The World Bank’s G20 engagement on remittance cost reduction has historically focused on bank and money transfer operator competition, correspondent banking access, and domestic market structure in receiving countries. Digital payment infrastructure — including crypto-based remittance channels — has emerged as an alternative mechanism that the World Bank has engaged with cautiously.

Crypto Remittances: The Policy Tension

The World Bank’s position on crypto as a remittance mechanism reflects a genuine tension between its efficiency mandate and its financial stability and AML obligations. On the efficiency side, crypto has demonstrably enabled cheaper remittance corridors in specific contexts: Bitcoin Lightning Network payments, stablecoin transfers on low-fee blockchains, and crypto-to-cash services in countries with mobile money infrastructure have all achieved sub-2% effective cost in corridors where conventional services charge 8% or more.

On the regulatory side, crypto remittance services create the AML compliance challenges that FATF’s Travel Rule is designed to address. If the remittance channel is a peer-to-peer stablecoin transfer between unhosted wallets, there is no VASP in the middle to perform KYC and suspicious transaction monitoring. The World Bank has consistently maintained that financial inclusion and AML compliance are not in irreconcilable tension — that well-designed digital financial services can achieve both — but the institutional relationship with FATF and donor country governments requires the Bank to be seen as AML-compliant in its digital finance advisory work.
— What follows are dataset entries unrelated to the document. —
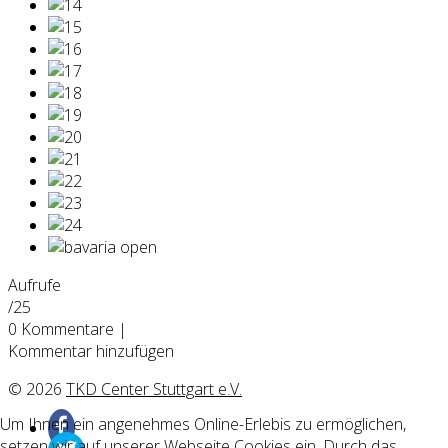
Aufrufe
/25
0
Kommentare
|
Kommentar hinzufügen
© 2026
TKD Center Stuttgart e.V.
Um Ihnen ein angenehmes Online-Erlebis zu ermöglichen,
setzen wir auf unserer Webseite Cookies ein. Durch das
Developing Country Fintech Programs

Beyond bonds and remittances, the World Bank’s engagement with tokenization and digital finance occurs through its developing country fintech advisory programs. The International Finance Corporation — the World Bank Group’s private sector arm — has invested in fintech companies operating in emerging markets, including digital payment platforms, mobile money operators, and more recently some tokenization-focused infrastructure businesses.

The World Bank Institute and its advisory arms have worked with developing country governments on digital finance regulatory frameworks — helping countries without sophisticated domestic regulatory capacity build frameworks for licensing and supervising digital financial services providers. This work sits at the intersection of regulatory capacity building and technology assessment: helping governments understand which fintech and crypto business models warrant facilitative regulation and which require more restrictive treatment.

The Institutional Bridge

The World Bank’s distinctive contribution to the tokenization policy debate is the bridge it provides between development finance priorities — financial inclusion, remittance cost reduction, developing country capital market development — and the technical and regulatory dimensions of digital assets.

Most institutional analysis of tokenization focuses on advanced economy capital markets: how tokenized bonds work in European clearing infrastructure, how Basel III capital rules treat tokenized assets for large banks, how MiCA applies to crypto service providers in the EU. The World Bank’s analysis necessarily includes questions that advanced economy regulators rarely address: how a tokenized government bond program might work in a country without a centralised securities depository, how blockchain-based land registries could enable property tokenization in countries with paper-based land records, and how digital payment infrastructure reaches the 1.4 billion people who are currently unbanked.

These questions are not peripheral to the global tokenization agenda — they are central to whether tokenization achieves transformative economic impact or merely reduces settlement costs for assets that already trade efficiently in the world’s major financial centres.